Description: Natural Order, Magnoliaceae. The Magnolia family contains some of the most beautiful and fragrant trees of America. The genus is characterized by having the calyx three-sepaled, corolla six to nine-petaled, the receptacle elongated, and the pistils with their ovaries forming a cone-like fruit. When ripe, each carpel opens on the back; and from this fall one or two large, red, berry-like seeds, which hang suspended from one to several inches on extensile threads. The species GLAUCA is a small tree at the North, but quite a large one at the South. Leaves scattered, oblong-oval, thick, yellowish-green above, pale and glaucous beneath, silky-white beneath when young. Flowers large, creamy white, very fragrant, two to three inches broad; stamens numerous. Cone about an inch long. Most common along the sea-coast, but much cultivated in all parts of the country. An evergreen in the South.
MAGNOLIA ACUMINATA, or cucumber tree, often attains a height of sixty or ninety feet, with beautiful oval and pointed leaves from six to seven inches long by three or four inches broad. Flowers three inches broad, yellowish cream-colored, not very fragrant. Cone three inches long, and looking like a small cucumber when young. In rich woods of New York, Ohio, and southward.

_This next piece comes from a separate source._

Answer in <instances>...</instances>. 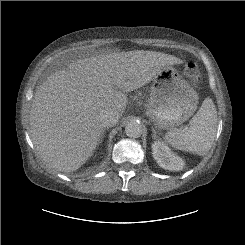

MAGNOLIA TRIPETALA, or umbrella tree, has its leaves crowded at the ends of the flowering branches, where they form an umbrella-like circle. The leaves are sometimes twenty inches long by five inches broad, tapering both ways, and beautifully green. Flowers white, six to eight inches broad. Cone four to five inches long, and light rose-colored. Height twenty to forty feet.
The bark of the trunk of these three species is used in medicine, though that of the glauca is strongest. It has a pleasant, spicy, and balsamic aroma, and yields its properties to water and diluted alcohol.
Properties and Uses: This root is a mild tonic, with stimulating and relaxing qualities, and moderately diffusive. A warm infusion acts gently toward the surface, improving the pliancy and outward circulation, but scarcely procuring perspiration. It improves digestion, promotes the action of the kidneys and bowels gently, and sustains the nerves. Mild cases of indigestion, convalescence from typhoid and similar conditions of nervous prostration, and sub-acute rheumatism, are the cases in which it is generally used. Numerous accounts favor the idea that it is valuable as an antiperiodic; but probably it would meet only mild cases of the more nervous character. It is generally well received by the stomach. Dose of the powder, from ten to twenty grains. A tincture may be prepared on thirty percent alcohol. This article is similar to, but stronger and more stimulating than, the liriodendron, which is in the same family.